İktidar mensuplarına göre sanki seçimlere gitmiyoruz da savaşa gidiyoruz gibi bir ortam yaratmaya çalıştılar. Bakanın biri çıkıyor “Bu seçim işgalcilere karşı bir savaştır” diyor. Bir diğer bakan ise; “ 15 Temmuz askeri bir darbe girişimi idi, 14 Mayıs ise; Siyasi bir darbe olacaktır.” diyebiliyordu. İktidar mensupları kaybettiklerini hissettikleri için daha da hırçınlaştılar. Belki sokak kavgasında bile söylenmeyecek sözleri muhalefet mensuplarına karşı sarf edebiliyorlardı. Buna mukabil muhalefet ise itidali elden bırakmadılar, üsluplarını asla bozmadılar. Yapılan tüm kışkırtmalara karşı sessiz kalmayı tercih ettiler.

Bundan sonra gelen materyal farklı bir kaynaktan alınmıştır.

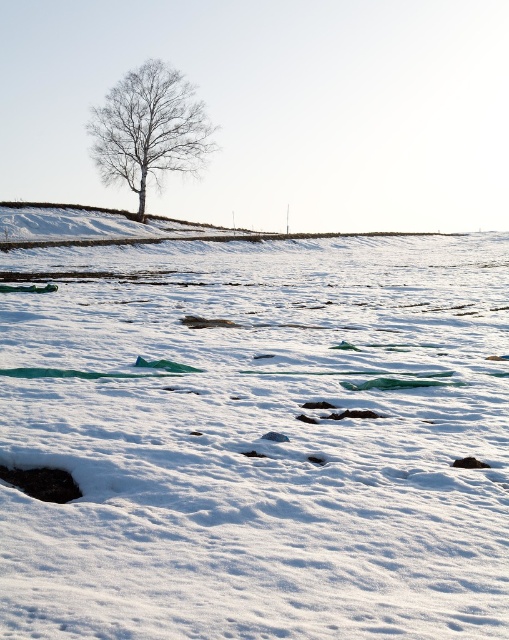 You are an environmental scientist analyzing the winter landscape. You observe the white powdery snow at center and the bare white tree at center. Which object is taller in this scene?

The white powdery snow at center is not as tall as the bare white tree at center, so the bare white tree at center is taller.

You are an observer standing in the winter landscape. You notice the white powdery snow at center and the bare white tree at center. Which one is nearer to you?

The white powdery snow at center is closer to the viewer than the bare white tree at center. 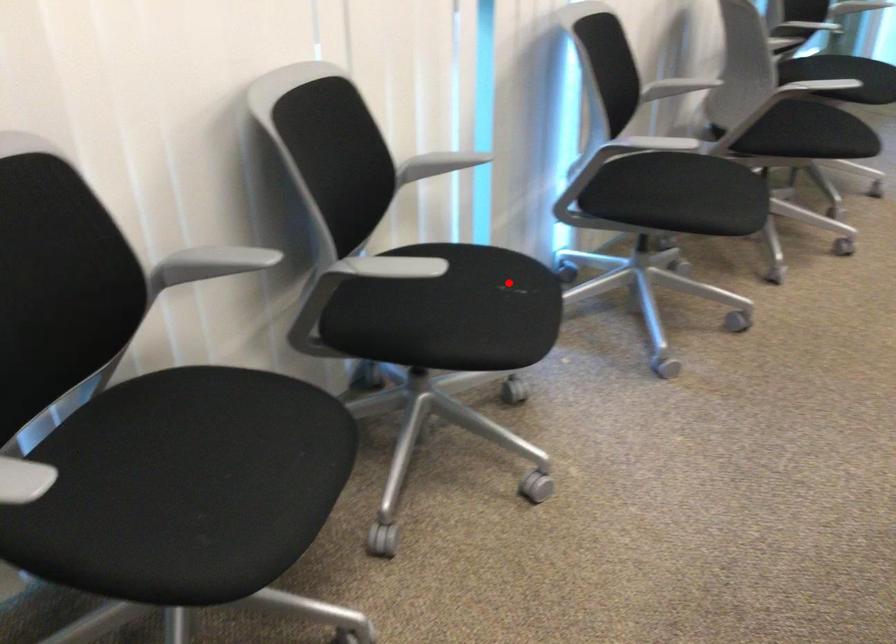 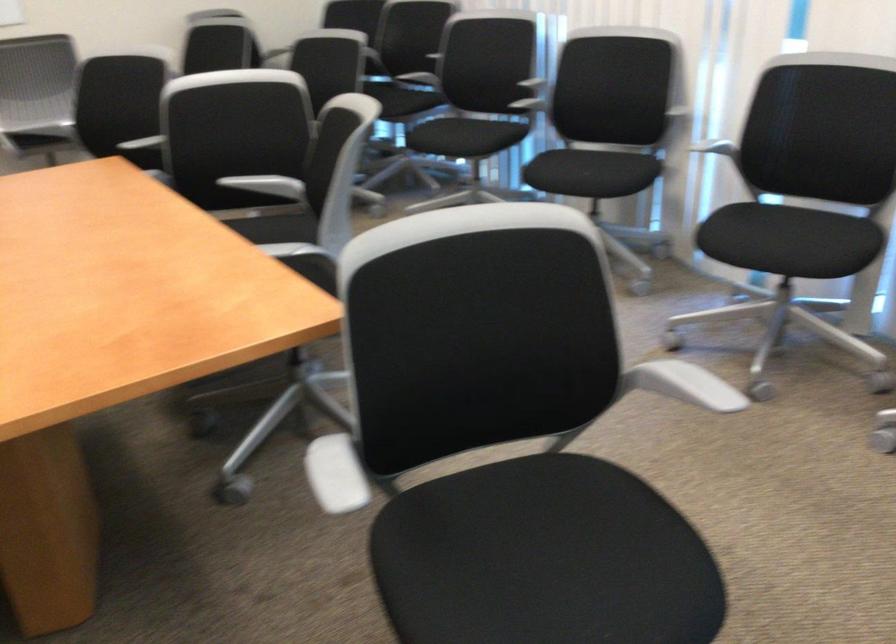 Where in the second image is the point corresponding to the highlighted location from the first image?

(587, 174) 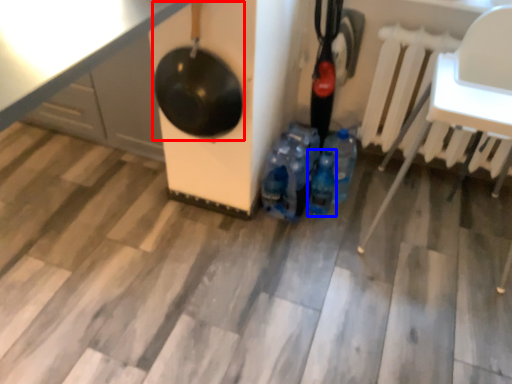 Question: Among these objects, which one is farthest to the camera, wok (highlighted by a red box) or bottle (highlighted by a blue box)?

Choices:
 (A) wok
 (B) bottle

Answer: (B) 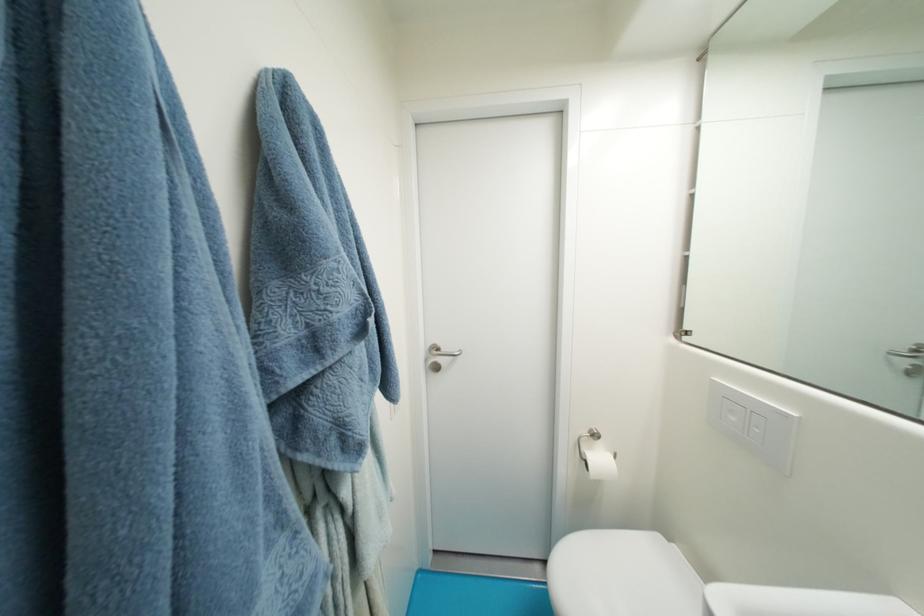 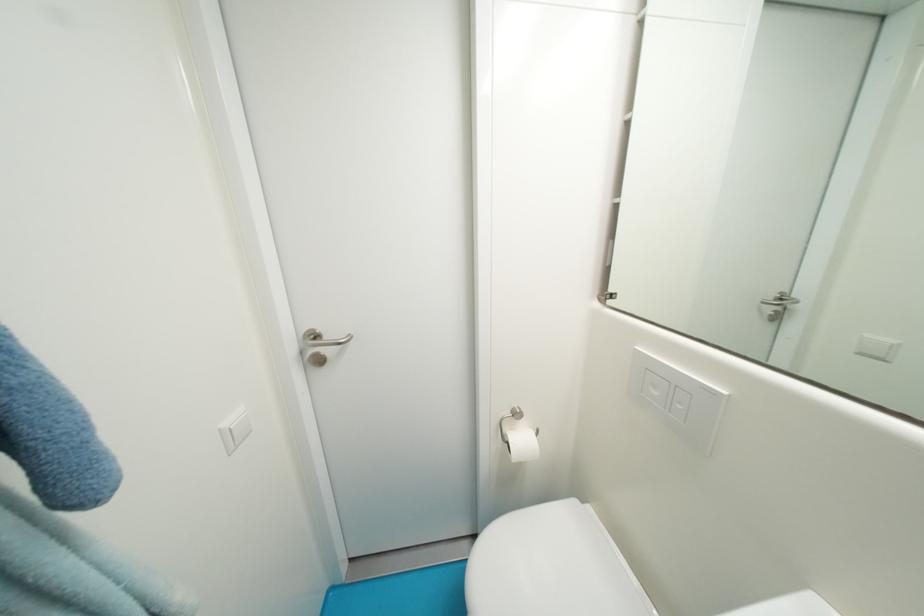 The images are taken continuously from a first-person perspective. In which direction are you moving?

The movement direction of the cameraman is right, forward. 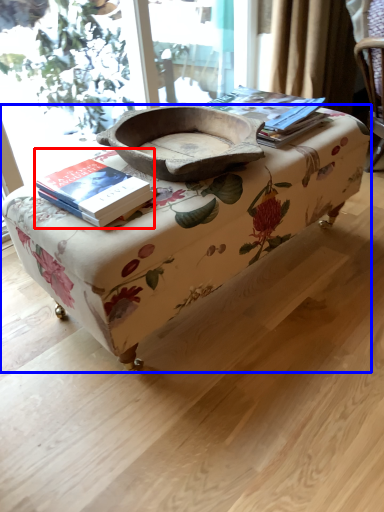 Question: Among these objects, which one is nearest to the camera, book (highlighted by a red box) or table (highlighted by a blue box)?

Choices:
 (A) book
 (B) table

Answer: (B) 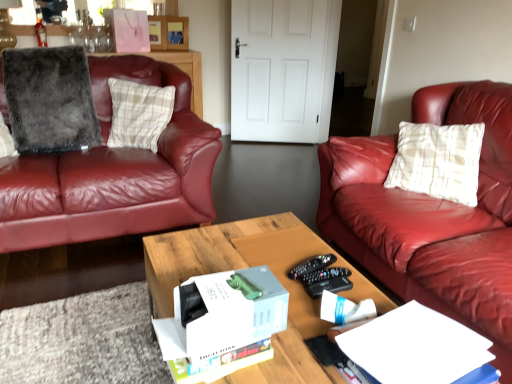 Question: Is black plastic remote control at center at the right side of white cardboard box at center?

Choices:
 (A) yes
 (B) no

Answer: (A)

Question: Is black plastic remote control at center further to camera compared to white cardboard box at center?

Choices:
 (A) no
 (B) yes

Answer: (B)

Question: Is black plastic remote control at center smaller than white cardboard box at center?

Choices:
 (A) yes
 (B) no

Answer: (A)

Question: Is black plastic remote control at center wider than white cardboard box at center?

Choices:
 (A) yes
 (B) no

Answer: (B)

Question: Is black plastic remote control at center thinner than white cardboard box at center?

Choices:
 (A) yes
 (B) no

Answer: (A)

Question: From the image's perspective, relative to plaid fabric pillow at left, the 2th pillow from the left, is white paper at lower right above or below?

Choices:
 (A) below
 (B) above

Answer: (A)

Question: In terms of width, does white paper at lower right look wider or thinner when compared to plaid fabric pillow at left, the first pillow viewed from the right?

Choices:
 (A) thin
 (B) wide

Answer: (B)

Question: Is white paper at lower right to the left or to the right of plaid fabric pillow at left, the 2th pillow from the left, in the image?

Choices:
 (A) right
 (B) left

Answer: (A)

Question: Looking at the image, does white paper at lower right seem bigger or smaller compared to plaid fabric pillow at left, the 2th pillow from the left?

Choices:
 (A) small
 (B) big

Answer: (A)

Question: Looking at their shapes, would you say gray fluffy pillow at left, the 2th pillow positioned from the right, is wider or thinner than translucent glass bottle at upper left?

Choices:
 (A) wide
 (B) thin

Answer: (A)

Question: From their relative heights in the image, would you say gray fluffy pillow at left, which is the first pillow from left to right, is taller or shorter than translucent glass bottle at upper left?

Choices:
 (A) tall
 (B) short

Answer: (A)

Question: From a real-world perspective, is gray fluffy pillow at left, which is the first pillow from left to right, above or below translucent glass bottle at upper left?

Choices:
 (A) above
 (B) below

Answer: (B)

Question: Is gray fluffy pillow at left, which is the first pillow from left to right, to the left or to the right of translucent glass bottle at upper left in the image?

Choices:
 (A) right
 (B) left

Answer: (A)

Question: Does point (237, 337) appear closer or farther from the camera than point (152, 288)?

Choices:
 (A) closer
 (B) farther

Answer: (A)

Question: In terms of size, does white cardboard box at center appear bigger or smaller than wooden coffee table at center?

Choices:
 (A) small
 (B) big

Answer: (A) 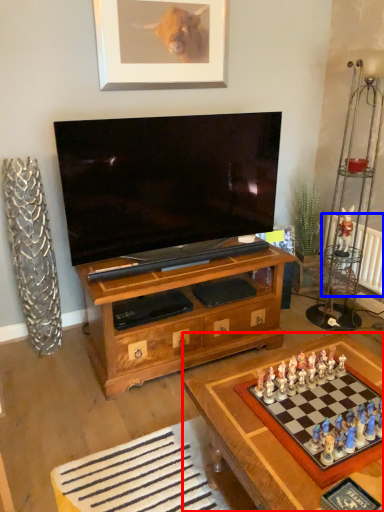 Question: Which object is closer to the camera taking this photo, table (highlighted by a red box) or radiator (highlighted by a blue box)?

Choices:
 (A) table
 (B) radiator

Answer: (A) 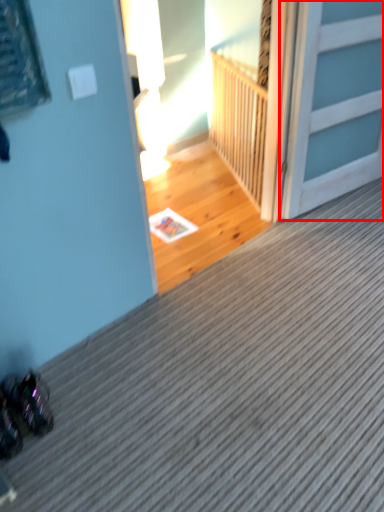 Question: Observing the image, what is the correct spatial positioning of door (annotated by the red box) in reference to balustrade?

İktidarın tüm bu kışkırtma saldırıları ve kullanılan seviyesiz dilin sebebi 21 yıllık kazanımlarını bir anda kaybedeceklerinin verdiği korkunun sonucudur. 21 yıldır hiçbir denetime tabi olmadan yapılan ihaleler, elde edilen kazanımlar, yapılan pervasız harcamalar bir anda kesileceği ve hesap verme dönemi geleceğini düşündükleri zaman daha da hırçınlaştılar.

Az Kaldı…!

İki gün sonra bu harami düzenin sonu gelecektir. İktidar mensuplarının hırçınlıkları da zaten buradan kaynaklanıyor. Bu arada son anda Cumhurbaşkanlığı adaylığından çekilen Muharrem İnce haberi de gündeme bomba etkisi yaparak oturdu. İnce bu porno videonun montaj olduğunu anlatmaya çalıştı. Ama kabul etmese de Cumhurbaşkanlığı adaylığından çekilme ihtiyacı duymuştur. Bu gelişme ise; Meral Akşener’in iki büyük belediye başkanlarını sisteme dahil ederek Kemal Kılıçdaroğlu’nun elini iki kat daha güçlendirdiği gibi, Muharrem İncenin adaylıktan çekilmesi Kılıçdaroğlu’nun elini bir kez daha güçlendirmiş oldu.

Bu seçimlerde temennim odur ki; öyle 1 veya 1.5 yüzde ile değil en az yüzde 5-6 puan farkla kazanmalarıdır. Eğer 1. Veya 1.5 farkla muhalefet kazanırsa YSK ne yapar eder seçimleri iptal etme yoluna gider. 2018 seçimlerinde 2.5 milyon mühürsüz oyları geçerli saydığı gibi, 31 Mart 2019 İstanbul seçimlerini iptal ettiği gibi yine bir usulsüzlüğe imza atabilirler diye endişe ediyorum. Kısaca bu seçimlerde teşebbüs etselerde oyları çalamıyacaklar ancak, en büyük endişem YSK’nın elindeki güçtür. Çünkü YSK kararları kesin ve itiraz hakkı yoktur. Bu nedenle yaptıkları her usulsüzlüğü mübah sayan bir zihniyete hakim durumdalar.

Her şeye rağmen ben Türk Milleti’nin hassas terazisine güveniyorum. “Taş atanlar değil, kalp işareti yapanlar kazanacaktır.”